Ces catégories sont les suivantes :

– le client non professionnel : il s’agit des particuliers, des PME, des collectivités locales. Il s’agit de tout client qui ne peut pas être rattaché aux deux autres catégories ;

– le client professionnel, par nature (les entreprises françaises ou étrangères remplissant certains critères) ou sur option (détention d’un portefeuille d’instruments financiers d’une valeur supérieure à 500 000 euros ; occupation pendant au moins un an, dans le secteur financier, d’une position professionnelle exigeant une connaissance de l’investissement en instruments financiers, réalisation d’opérations d’un montant supérieur à 600 euros par opération sur des instruments financiers, à raison d’au moins 10 par trimestre en moyenne sur les 4 trimestres précédents, etc.) ;

– les contreparties éligibles : cette catégorie regroupe les établissements financiers.

Ainsi, les clients non professionnels ne se verront pas proposer des produits considérés comme présentant un haut risque.

À partir d’août 2022 : vos préférences en matière de placement durable

Par ailleurs, l’Union européenne s’est engagée en faveur d’une finance durable. Lancé en mars 2018, son plan d’action pour une économie plus verte et plus propre a pour objectif d’orienter la finance pour qu’elle réponde aux besoins spécifiques de l’économie européenne, dans l’intérêt de la planète et de notre société.

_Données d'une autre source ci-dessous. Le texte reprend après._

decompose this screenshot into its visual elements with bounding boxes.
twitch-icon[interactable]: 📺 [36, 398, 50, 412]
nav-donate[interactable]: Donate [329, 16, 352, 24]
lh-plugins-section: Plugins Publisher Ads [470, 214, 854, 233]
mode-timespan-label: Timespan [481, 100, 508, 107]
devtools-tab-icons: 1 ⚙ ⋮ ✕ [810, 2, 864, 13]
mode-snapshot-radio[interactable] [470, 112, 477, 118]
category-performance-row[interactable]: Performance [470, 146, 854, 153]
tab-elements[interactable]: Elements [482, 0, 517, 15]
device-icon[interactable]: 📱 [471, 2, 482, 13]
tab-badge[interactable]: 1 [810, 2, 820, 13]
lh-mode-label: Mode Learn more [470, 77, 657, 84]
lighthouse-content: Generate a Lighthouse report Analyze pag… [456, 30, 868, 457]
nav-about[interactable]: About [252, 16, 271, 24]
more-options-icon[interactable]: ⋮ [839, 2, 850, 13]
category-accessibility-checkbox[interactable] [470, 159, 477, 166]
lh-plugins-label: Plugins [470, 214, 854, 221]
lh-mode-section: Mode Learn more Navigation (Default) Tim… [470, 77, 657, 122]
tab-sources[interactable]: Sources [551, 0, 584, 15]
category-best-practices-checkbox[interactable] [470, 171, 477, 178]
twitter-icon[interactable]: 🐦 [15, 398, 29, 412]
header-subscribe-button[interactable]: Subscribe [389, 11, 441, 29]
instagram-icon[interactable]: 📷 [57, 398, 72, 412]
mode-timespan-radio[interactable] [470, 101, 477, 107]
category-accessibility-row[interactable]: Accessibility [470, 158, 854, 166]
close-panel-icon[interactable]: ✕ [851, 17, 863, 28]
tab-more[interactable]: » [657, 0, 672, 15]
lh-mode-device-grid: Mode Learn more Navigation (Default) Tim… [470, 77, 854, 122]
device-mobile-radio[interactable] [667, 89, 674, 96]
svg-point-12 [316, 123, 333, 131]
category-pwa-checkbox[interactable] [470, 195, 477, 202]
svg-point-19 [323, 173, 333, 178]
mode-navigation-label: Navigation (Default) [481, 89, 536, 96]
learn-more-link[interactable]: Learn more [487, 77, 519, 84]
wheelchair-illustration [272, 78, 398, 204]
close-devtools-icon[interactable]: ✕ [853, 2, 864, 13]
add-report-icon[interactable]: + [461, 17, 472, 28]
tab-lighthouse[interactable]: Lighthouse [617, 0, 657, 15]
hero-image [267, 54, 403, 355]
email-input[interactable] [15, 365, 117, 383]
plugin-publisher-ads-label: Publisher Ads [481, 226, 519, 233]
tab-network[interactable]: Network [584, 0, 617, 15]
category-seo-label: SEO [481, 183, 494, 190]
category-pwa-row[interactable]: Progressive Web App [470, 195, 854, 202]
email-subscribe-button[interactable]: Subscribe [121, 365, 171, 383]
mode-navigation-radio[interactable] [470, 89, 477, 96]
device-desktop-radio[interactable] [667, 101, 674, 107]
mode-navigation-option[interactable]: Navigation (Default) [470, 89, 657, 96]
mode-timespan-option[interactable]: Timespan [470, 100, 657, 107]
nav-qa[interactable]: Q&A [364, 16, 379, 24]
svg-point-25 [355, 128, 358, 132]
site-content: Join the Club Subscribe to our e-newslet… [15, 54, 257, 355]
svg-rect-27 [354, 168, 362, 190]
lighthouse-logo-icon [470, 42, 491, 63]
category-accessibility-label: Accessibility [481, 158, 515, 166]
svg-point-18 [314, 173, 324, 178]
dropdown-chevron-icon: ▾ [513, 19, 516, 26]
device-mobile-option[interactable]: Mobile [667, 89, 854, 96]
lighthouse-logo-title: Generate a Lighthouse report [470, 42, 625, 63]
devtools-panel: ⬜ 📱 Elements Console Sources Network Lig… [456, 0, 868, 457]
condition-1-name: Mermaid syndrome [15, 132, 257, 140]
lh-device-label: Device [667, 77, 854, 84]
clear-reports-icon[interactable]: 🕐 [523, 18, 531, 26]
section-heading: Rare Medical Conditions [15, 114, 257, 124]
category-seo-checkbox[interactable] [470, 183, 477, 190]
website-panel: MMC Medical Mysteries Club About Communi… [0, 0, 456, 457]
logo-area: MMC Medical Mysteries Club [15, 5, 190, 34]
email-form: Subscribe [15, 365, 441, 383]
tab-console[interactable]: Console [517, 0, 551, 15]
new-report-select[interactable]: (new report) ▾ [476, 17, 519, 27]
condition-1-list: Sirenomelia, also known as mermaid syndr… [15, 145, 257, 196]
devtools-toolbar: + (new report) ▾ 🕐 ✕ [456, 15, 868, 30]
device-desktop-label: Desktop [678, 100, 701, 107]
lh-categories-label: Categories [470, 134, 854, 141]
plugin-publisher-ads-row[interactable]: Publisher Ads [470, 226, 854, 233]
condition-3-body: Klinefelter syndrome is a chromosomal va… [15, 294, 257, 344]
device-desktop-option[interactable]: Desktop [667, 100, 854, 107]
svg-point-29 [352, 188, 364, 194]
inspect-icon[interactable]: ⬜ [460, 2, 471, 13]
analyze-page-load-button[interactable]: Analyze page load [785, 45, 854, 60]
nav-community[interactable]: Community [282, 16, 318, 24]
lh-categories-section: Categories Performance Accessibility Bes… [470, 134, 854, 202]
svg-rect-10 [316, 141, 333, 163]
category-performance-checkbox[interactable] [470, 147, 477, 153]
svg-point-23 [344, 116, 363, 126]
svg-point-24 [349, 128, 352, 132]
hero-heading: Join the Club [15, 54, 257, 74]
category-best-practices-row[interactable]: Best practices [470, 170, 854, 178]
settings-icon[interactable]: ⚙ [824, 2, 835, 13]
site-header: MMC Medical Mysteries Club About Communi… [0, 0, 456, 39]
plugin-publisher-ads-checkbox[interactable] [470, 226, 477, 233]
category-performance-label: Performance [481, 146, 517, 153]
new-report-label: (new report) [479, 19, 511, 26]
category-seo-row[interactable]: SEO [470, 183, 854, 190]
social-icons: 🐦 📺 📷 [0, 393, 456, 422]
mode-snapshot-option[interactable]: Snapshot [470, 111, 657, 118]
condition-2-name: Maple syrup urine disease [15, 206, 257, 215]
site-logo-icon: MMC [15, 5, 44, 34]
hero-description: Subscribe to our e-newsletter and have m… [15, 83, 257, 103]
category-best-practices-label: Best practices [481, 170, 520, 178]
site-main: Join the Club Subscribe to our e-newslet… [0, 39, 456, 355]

L’Union européenne veut en effet atteindre la neutralité carbone d’ici 2050. Elle entend mobiliser plusieurs milliards d’euros par an, jusqu’en 2050, en incitant notamment les épargnants à flécher leur argent vers des investissements responsables.

Adopté en novembre 2019 par le Parlement européen et le conseil de l’Union européenne, le règlement dit SFDR (Sustainable Finance Disclosure Regulation), en vigueur depuis le 10 mars 2021, a été pris pour accroître la transparence des informations relatives à la durabilité et étendre la comparabilité des informations pour les investisseurs finaux. Il en ressort que les gestionnaires d’actifs et les conseillers en investissement doivent publier des informations sur la façon dont ils prennent en compte le risque en matière de durabilité et les principales incidences négatives de leurs investissements. Ainsi informé, l’investisseur fait un choix en toute conscience parmi les produits qui lui sont proposés et peut sélectionner des placements qui répondent à ses convictions personnelles en matière de finance durable.

En outre, depuis le 2 août 2022 (le 1er janvier 2023 pour les conseillers en investissements financiers), le prestataire de service d’investissement doit interroger le client sur ses orientations en matière d’investissements durables. La question d’adéquation s’enrichit donc de ses préférences sur les critères environnementaux, sociaux et de gouvernance (ESG) de leurs placements. De quoi réduire l’écart entre l’intérêt affiché des épargnants et la prise en compte de leurs convictions. En effet, d’après un sondage Ifop pour le Forum de l’investissement responsable (« Les Français et la finance responsable », septembre 2021), les épargnants montrent un fort intérêt pour l’investissement responsable. Dans leurs décisions de placement, ils sont 6 sur 10 à accorder une place importante aux impacts environnementaux et sociaux. La moitié des Français a la conviction de pouvoir avoir un impact positif sur la société grâce à son épargne. Pourtant, les offres en matière d’investissement socialement responsable (ISR) sont encore mal connues : ils sont seulement 37 % à en avoir entendu parler, et 8 % à s’en être vu proposer.